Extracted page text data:
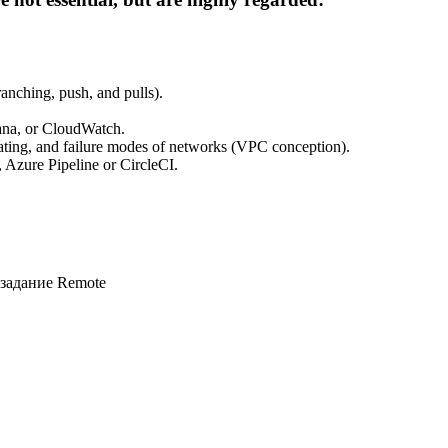
anching, push, and pulls).
fana, or CloudWatch.
erating, and failure modes of networks (VPC conception).
 Azure Pipeline or CircleCI.
 задание
Remote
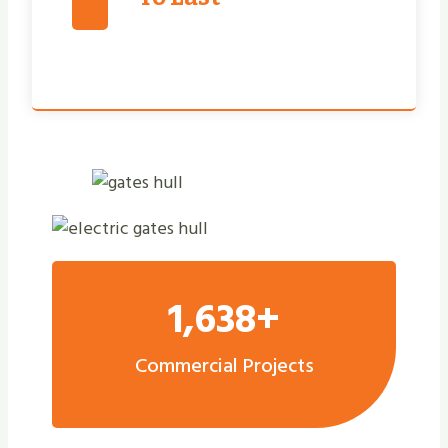
1,638+
Commercial Projects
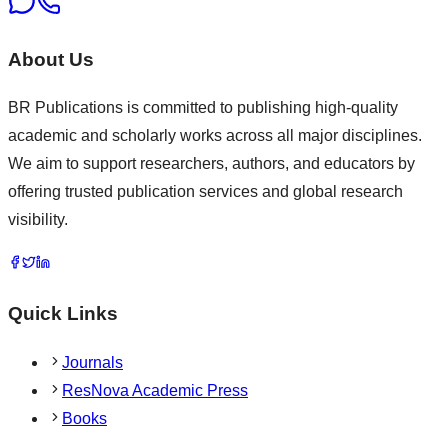
About Us
BR Publications is committed to publishing high-quality
academic and scholarly works across all major disciplines.
We aim to support researchers, authors, and educators by
offering trusted publication services and global research
visibility.
Quick Links
Journals
ResNova Academic Press
Books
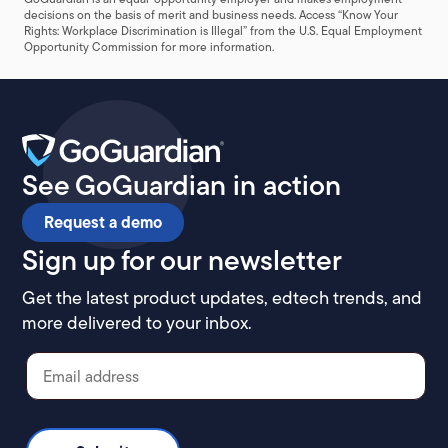
decisions on the basis of merit and business needs. Access “
Know Your
Rights: Workplace Discrimination is Illegal
” from the U.S. Equal Employment
Opportunity Commission for more information.
See GoGuardian in action
Request a demo
Sign up for our newsletter
Get the latest product updates, edtech trends, and
more delivered to your inbox.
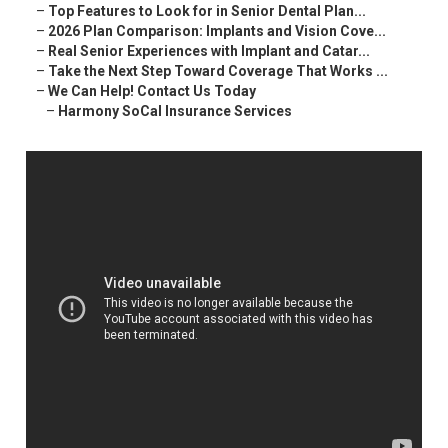
–
Top Features to Look for in Senior Dental Plan...
–
2026 Plan Comparison: Implants and Vision Cove...
–
Real Senior Experiences with Implant and Catar...
–
Take the Next Step Toward Coverage That Works ...
–
We Can Help! Contact Us Today
–
Harmony SoCal Insurance Services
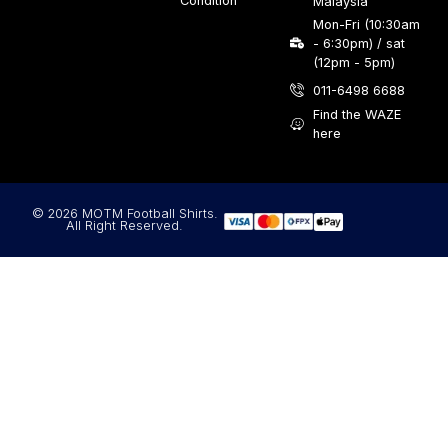
Condition
Malaysia
Mon-Fri (10:30am
- 6:30pm) / sat
(12pm - 5pm)
011-6498 6688
Find the WAZE
here
© 2026 MOTM Football Shirts.
All Right Reserved.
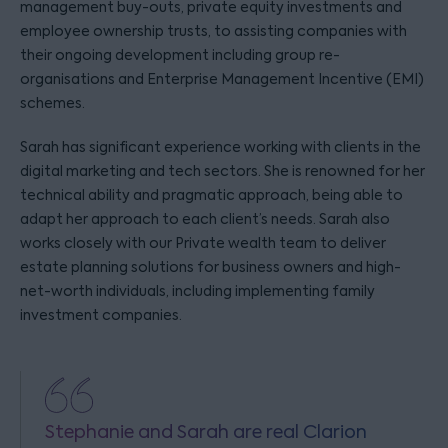
management buy-outs, private equity investments and
employee ownership trusts, to assisting companies with
their ongoing development including group re-
organisations and Enterprise Management Incentive (EMI)
schemes.
Sarah has significant experience working with clients in the
digital marketing and tech sectors. She is renowned for her
technical ability and pragmatic approach, being able to
adapt her approach to each client’s needs. Sarah also
works closely with our Private wealth team to deliver
estate planning solutions for business owners and high-
net-worth individuals, including implementing family
investment companies.
Stephanie and Sarah are real Clarion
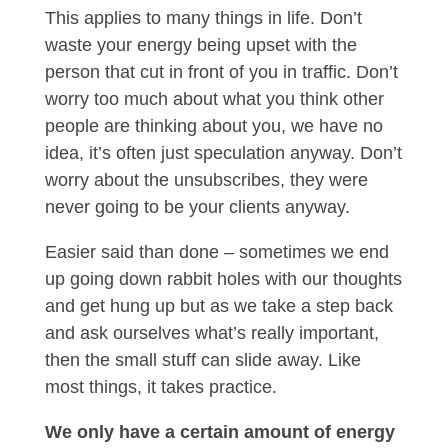
This applies to many things in life. Don’t
waste your energy being upset with the
person that cut in front of you in traffic. Don’t
worry too much about what you think other
people are thinking about you, we have no
idea, it’s often just speculation anyway. Don’t
worry about the unsubscribes, they were
never going to be your clients anyway.
Easier said than done – sometimes we end
up going down rabbit holes with our thoughts
and get hung up but as we take a step back
and ask ourselves what’s really important,
then the small stuff can slide away. Like
most things, it takes practice.
We only have a certain amount of energy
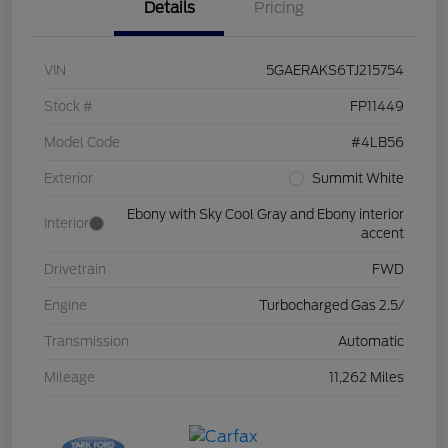
Details
Pricing
VIN
5GAERAKS6TJ215754
Stock #
FP11449
Model Code
#4LB56
Exterior
Summit White
Ebony with Sky Cool Gray and Ebony interior
Interior
accent
Drivetrain
FWD
Engine
Turbocharged Gas 2.5/
Transmission
Automatic
Mileage
11,262 Miles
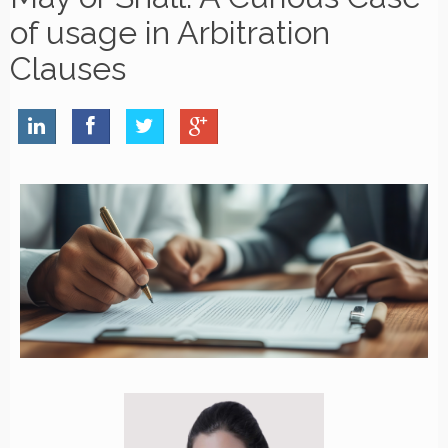
of usage in Arbitration
Clauses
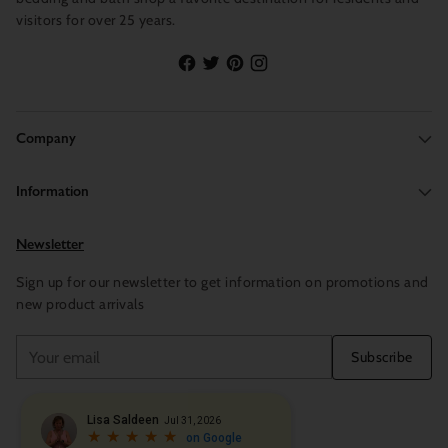
visitors for over 25 years.
Company
Information
Newsletter
Sign up for our newsletter to get information on promotions and
new product arrivals
Your
Subscribe
email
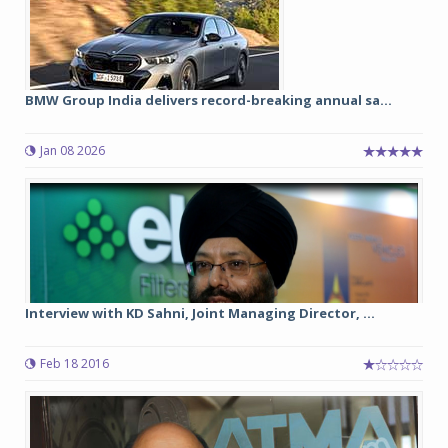
BMW Group India delivers record-breaking annual sa...
Jan 08 2026
Interview with KD Sahni, Joint Managing Director, ...
Feb 18 2016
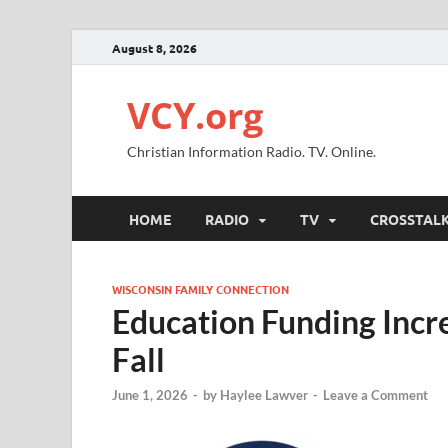
August 8, 2026
VCY.org
Christian Information Radio. TV. Online.
HOME
RADIO
TV
CROSSTAL
WISCONSIN FAMILY CONNECTION
Education Funding Incr
Fall
June 1, 2026
-
by
Haylee Lawver
-
Leave a Comment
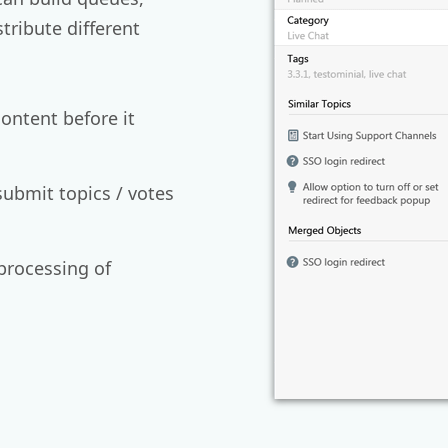
stribute different
ontent before it
submit topics / votes
processing of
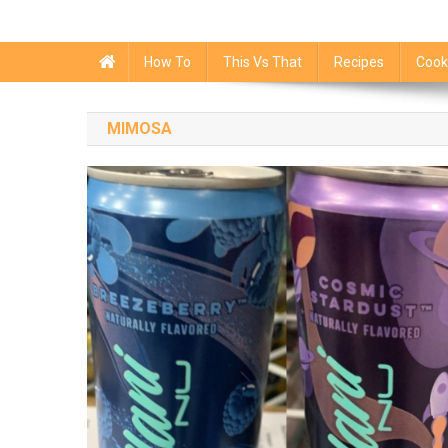
How To
This Vs That
Recipes
Cook
MIMOSA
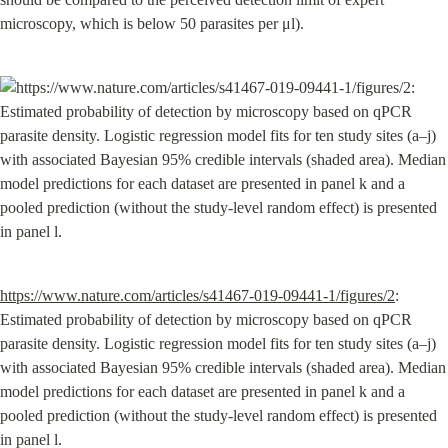
microscopy, which is below 50 parasites per μl).
https://www.nature.com/articles/s41467-019-09441-1/figures/2
: 
Estimated probability of detection by microscopy based on qPCR 
parasite density. Logistic regression model fits for ten study sites (a–j) 
with associated Bayesian 95% credible intervals (shaded area). Median 
model predictions for each dataset are presented in panel k and a 
pooled prediction (without the study-level random effect) is presented 
in panel l.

◆ **WHAT TO WORK ON**: Omit the images and transcribe all of the records above word for word.

◆ **PROBLEM SOLUTION**:
anching, push, and pulls).
fana, or CloudWatch.
erating, and failure modes of networks (VPC conception).
 Azure Pipeline or CircleCI.
 задание
Remote
1,638+
Commercial Projects
About Us
BR Publications is committed to publishing high-quality
academic and scholarly works across all major disciplines.
We aim to support researchers, authors, and educators by
offering trusted publication services and global research
visibility.
Quick Links
Journals
ResNova Academic Press
Books
decisions on the basis of merit and business needs. Access “
Know Your
Rights: Workplace Discrimination is Illegal
” from the U.S. Equal Employment
Opportunity Commission for more information.
See GoGuardian in action
Request a demo
Sign up for our newsletter
Get the latest product updates, edtech trends, and
more delivered to your inbox.
–
Top Features to Look for in Senior Dental Plan...
–
2026 Plan Comparison: Implants and Vision Cove...
–
Real Senior Experiences with Implant and Catar...
–
Take the Next Step Toward Coverage That Works ...
–
We Can Help! Contact Us Today
–
Harmony SoCal Insurance Services
Condition
Malaysia
Mon-Fri (10:30am
- 6:30pm) / sat
(12pm - 5pm)
011-6498 6688
Find the WAZE
here
© 2026 MOTM Football Shirts.
All Right Reserved.
management buy-outs, private equity investments and
employee ownership trusts, to assisting companies with
their ongoing development including group re-
organisations and Enterprise Management Incentive (EMI)
schemes.
Sarah has significant experience working with clients in the
digital marketing and tech sectors. She is renowned for her
technical ability and pragmatic approach, being able to
adapt her approach to each client’s needs. Sarah also
works closely with our Private wealth team to deliver
estate planning solutions for business owners and high-
net-worth individuals, including implementing family
investment companies.
Stephanie and Sarah are real Clarion
This applies to many things in life. Don’t
waste your energy being upset with the
person that cut in front of you in traffic. Don’t
worry too much about what you think other
people are thinking about you, we have no
idea, it’s often just speculation anyway. Don’t
worry about the unsubscribes, they were
never going to be your clients anyway.
Easier said than done – sometimes we end
up going down rabbit holes with our thoughts
and get hung up but as we take a step back
and ask ourselves what’s really important,
then the small stuff can slide away. Like
most things, it takes practice.
We only have a certain amount of energy
Details
Pricing
VIN
5GAERAKS6TJ215754
Stock #
FP11449
Model Code
#4LB56
Exterior
Summit White
Ebony with Sky Cool Gray and Ebony interior
Interior
accent
Drivetrain
FWD
Engine
Turbocharged Gas 2.5/
Transmission
Automatic
Mileage
11,262 Miles
of usage in Arbitration
Clauses
visitors for over 25 years.
Company
Information
Newsletter
Sign up for our newsletter to get information on promotions and
new product arrivals
Your
Subscribe
email
BMW Group India delivers record-breaking annual sa...
Jan 08 2026
Interview with KD Sahni, Joint Managing Director, ...
Feb 18 2016
August 8, 2026
VCY.org
Christian Information Radio. TV. Online.
HOME
RADIO
TV
CROSSTAL
WISCONSIN FAMILY CONNECTION
Education Funding Incr
Fall
June 1, 2026
-
by
Haylee Lawver
-
Leave a Comment
stribute different
ontent before it
submit topics / votes
processing of
How To
This Vs That
Recipes
Cook
MIMOSA
microscopy, which is below 50 parasites per μl).
https://www.nature.com/articles/s41467-019-09441-1/figures/2
: 
Estimated probability of detection by microscopy based on qPCR 
parasite density. Logistic regression model fits for ten study sites (a–j) 
with associated Bayesian 95% credible intervals (shaded area). Median 
model predictions for each dataset are presented in panel k and a 
pooled prediction (without the study-level random effect) is presented 
in panel l.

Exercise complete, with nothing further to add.